Se trataba de un edificio amplio, de dos plantas, con garaje cubierto, piscina en el jardín y hasta un invernadero. No se filtraba luz por ninguna ventana. En otras palabras, no había ningún indicio de que allí dentro se estuviera gestando el fin del mundo.

—Si Adam dice que es aquí, es aquí, Dylan. No será la primera vez que acierta contra todo pronóstico.

—Ya sé que mi última intervención no ha sido muy acertada, pero detecto un gran consumo eléctrico. Mayor que el de las viviendas circundantes. Eso sí, ahí dentro no vamos a encontrar nada parecido a lo que vimos en Edenbridge. Con estos datos, yo calculo unas veinte personas conectadas, como mucho.

—En realidad da igual —dijo Max—. Lo que diga tu reloj importa más bien poco a estas alturas. Tenemos un par de horas para hacer esto. Si Grove no está aquí, habremos perdido.

Con el peso de esas palabras sobre los hombros, se dirigieron a la entrada y llamaron al timbre de la puerta exterior, la del jardín, repitiendo una secuencia concreta que Adam les hizo memorizar. Esperaban que alguien comprobase su identidad mediante una cámara, pero no fue así. La Furia consideraba que una contraseña de patio de colegio sería suficiente para proteger su sede central. Aquello no tenía buena pinta.

Subieron las escaleras que daban al porche, apenas cuatro peldaños limpios como para una visita del presidente. La secuencia de golpes con los nudillos sobre la madera era diferente y también la conocían.

Max abría la comitiva. Dylan iba detrás de él y Semus al final de la fila, por si había algún percance.

—Venimos a buscar a Randall —dijo Max sin más preámbulos.

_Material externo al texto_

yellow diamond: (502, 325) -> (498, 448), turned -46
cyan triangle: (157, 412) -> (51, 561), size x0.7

—¿Es que no sabes cómo va esto? ¿Quién te ha dado las contraseñas?

Un tipo con aspecto de profesional había abierto la puerta y otro lo seguía de cerca. Max no les dio tiempo de reaccionar. Empujó al primero con la fuerza suficiente como para derribar al segundo empleando la inercia de la caída. Dio una voltereta para evitar que lo retuvieran en el suelo y los encaró de nuevo. La sorpresa no pilló a Dylan fuera de juego. Al contrario, extrajo su arma y apuntó al más cercano, que trataba de alcanzar la suya.

—Saca eso que llevas en el bolsillo de la chaqueta, amigo. Muy despacio. Y date la vuelta. Os quiero a los dos boca abajo y con las manos sobre la nuca. Que no me parezca que vais a hacer nada raro.

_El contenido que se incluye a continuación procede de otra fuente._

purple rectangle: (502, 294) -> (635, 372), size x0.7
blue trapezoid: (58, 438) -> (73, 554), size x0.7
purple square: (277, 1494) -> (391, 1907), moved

Los matones obedecieron. Max tenía la sensación de estar reviviendo el mismo momento una y otra vez. Localizaban un lugar, entraban sin encontrar apenas resistencia y Grove se les escapaba entre los dedos. Aquello no podía pasar otra vez. No ahora que todo dependía de lo que pasara en dos horas. Solo dos horas.

Aunque la luz del interior no se filtraba a través de las ventanas, lo cierto era que la iluminación no carecía de potencia. Lo que ocurría era que unas gruesas contraventanas herméticas mantenían la casa sellada. Nadie sabía lo que pasaba dentro y los pobres diablos que trabajaban en el salón no tenían la menor idea de lo que sucedía en el exterior.

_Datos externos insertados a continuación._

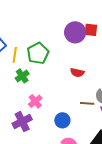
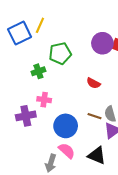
yellow line: (15, 55) -> (40, 25), moved
pink cross: (35, 101) -> (44, 100), turned 32
blue circle: (62, 120) -> (66, 126), size x1.5

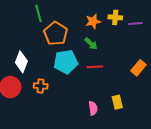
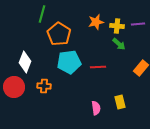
green line: (39, 13) -> (42, 14), turned 30
yellow cross: (115, 17) -> (117, 26), moved
green arrow: (91, 44) -> (119, 44), moved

Pero existía una diferencia entre aquellos y los drogados de Inglaterra. Aquellas dieciocho o veinte personas eran dueños de sus conciencias y dejaron de teclear cuando vieron que Max entraba en la habitación empuñando un arma. Por otra parte, allí tampoco había bolsas de patatas fritas ni envoltorios de chocolatinas cubriendo el suelo. La ventilación también era mucho mejor que la de la fábrica al sur de Londres.

La mayor parte de los informáticos se limitó a levantar las manos del teclado y colocarlas a la altura de la cabeza, pero uno de ellos, de más edad, el pelo cano y expresión inteligente se levantó y les habló como si fueran invitados en lugar de haber irrumpido a mano armada.

—¿En qué puedo ayudarles?

—Buscamos a Randall Grove —dijo Max.

Mientras los dos hablaban, Dylan se dedicó a arrancar los cables que conectaban pantallas con teclados y ratones. Semus le indicó que no tocara nada más. Max solo tenía ojos para el anciano.

—Yo soy Randall Grove —contestó.

—No tengo tiempo para pamplinas y no me queda paciencia.